- Opening Delimiter -
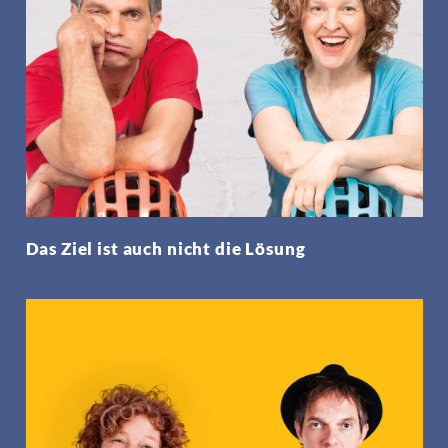
Das Ziel ist auch nicht die Lösung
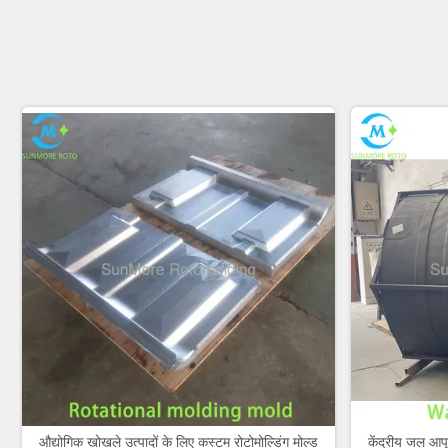
औद्योगिक खोखले उत्पादों के लिए कस्टम रोटोमोल्डिंग मोल्ड
केंद्रीय जल आपूर्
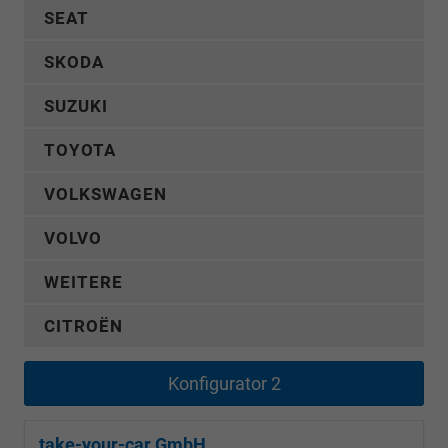
SEAT
SKODA
SUZUKI
TOYOTA
VOLKSWAGEN
VOLVO
WEITERE
CITROËN
Konfigurator 2
take-your-car GmbH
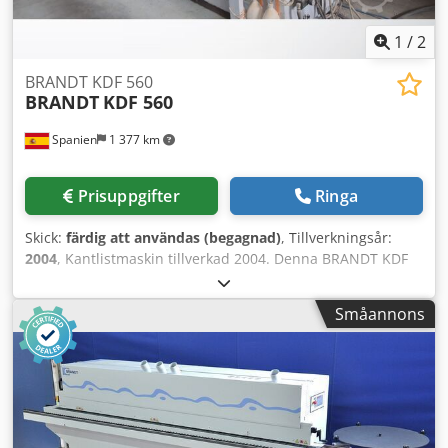
1
/
2
BRANDT KDF 560
BRANDT
KDF 560
Spanien
1 377 km
Prisuppgifter
Ringa
Skick:
färdig att användas (begagnad)
, Tillverkningsår:
2004
, Kantlistmaskin tillverkad 2004. Denna BRANDT KDF
560 har automatisk inställning av enheterna via PC-
styrning och är lämplig för både tunna och tjocka
Småannons
kantlister, med stöd för kanttjocklekar från 0,4 till 8 mm
och arbetsstyckeshöjder från 8 till 50 mm. Den är utrustad
med olika enheter, såsom en förfräsningsenhet, en
limappliceringsenhet och poleringsenheter. Om du är ute
efter högkvalitativa kantlistningsfunktioner bör du
överväga maskinen BRANDT KDF 560 som vi har till salu.
Kontakta oss för mer information. • Drivtyp: 400 V / 50 Hz /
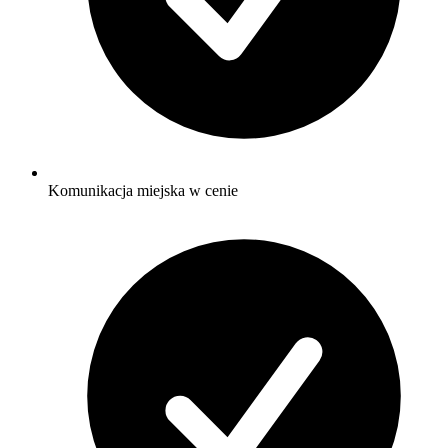
Komunikacja miejska w cenie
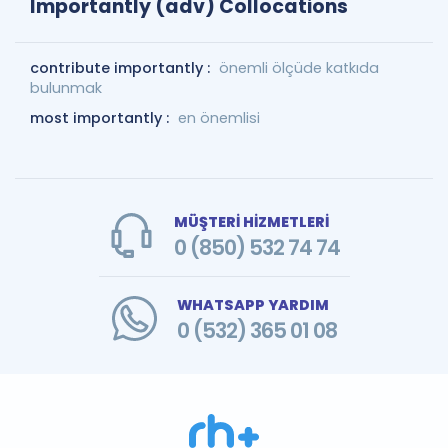
Importantly (adv) Collocations
contribute importantly :
önemli ölçüde katkıda
bulunmak
most importantly :
en önemlisi
MÜŞTERİ HİZMETLERİ
0 (850) 532 74 74
WHATSAPP YARDIM
0 (532) 365 01 08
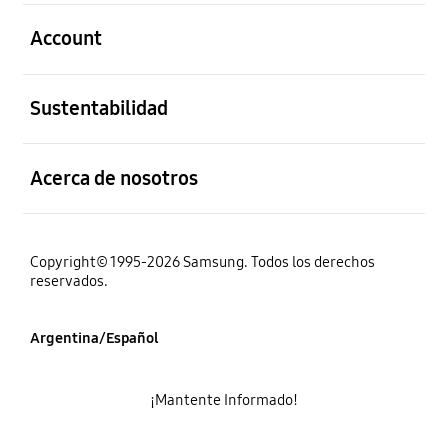
abierto
Account
abierto
Sustentabilidad
abierto
Acerca de nosotros
Copyright© 1995-2026 Samsung. Todos los derechos
reservados.
Argentina/Español
¡Mantente Informado!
- Closing Delimiter -
(What this task involves)
Copy the entire listing exactly but skip the pictures.

(Result for this exercise)
Das Ziel ist auch nicht die Lösung
औद्योगिक खोखले उत्पादों के लिए कस्टम रोटोमोल्डिंग मोल्ड
केंद्रीय जल आपूर्
SEAT
SKODA
SUZUKI
TOYOTA
VOLKSWAGEN
VOLVO
WEITERE
CITROËN
Konfigurator 2
take-your-car GmbH
1
/
2
BRANDT KDF 560
BRANDT
KDF 560
Spanien
1 377 km
Prisuppgifter
Ringa
Skick:
färdig att användas (begagnad)
, Tillverkningsår:
2004
, Kantlistmaskin tillverkad 2004. Denna BRANDT KDF
560 har automatisk inställning av enheterna via PC-
styrning och är lämplig för både tunna och tjocka
Småannons
kantlister, med stöd för kanttjocklekar från 0,4 till 8 mm
och arbetsstyckeshöjder från 8 till 50 mm. Den är utrustad
med olika enheter, såsom en förfräsningsenhet, en
limappliceringsenhet och poleringsenheter. Om du är ute
efter högkvalitativa kantlistningsfunktioner bör du
överväga maskinen BRANDT KDF 560 som vi har till salu.
Kontakta oss för mer information. • Drivtyp: 400 V / 50 Hz /
Komunikacja miejska w cenie
Importantly (adv) Collocations
contribute importantly :
önemli ölçüde katkıda
bulunmak
most importantly :
en önemlisi
MÜŞTERİ HİZMETLERİ
0 (850) 532 74 74
WHATSAPP YARDIM
0 (532) 365 01 08
abierto
Account
abierto
Sustentabilidad
abierto
Acerca de nosotros
Copyright© 1995-2026 Samsung. Todos los derechos
reservados.
Argentina/Español
¡Mantente Informado!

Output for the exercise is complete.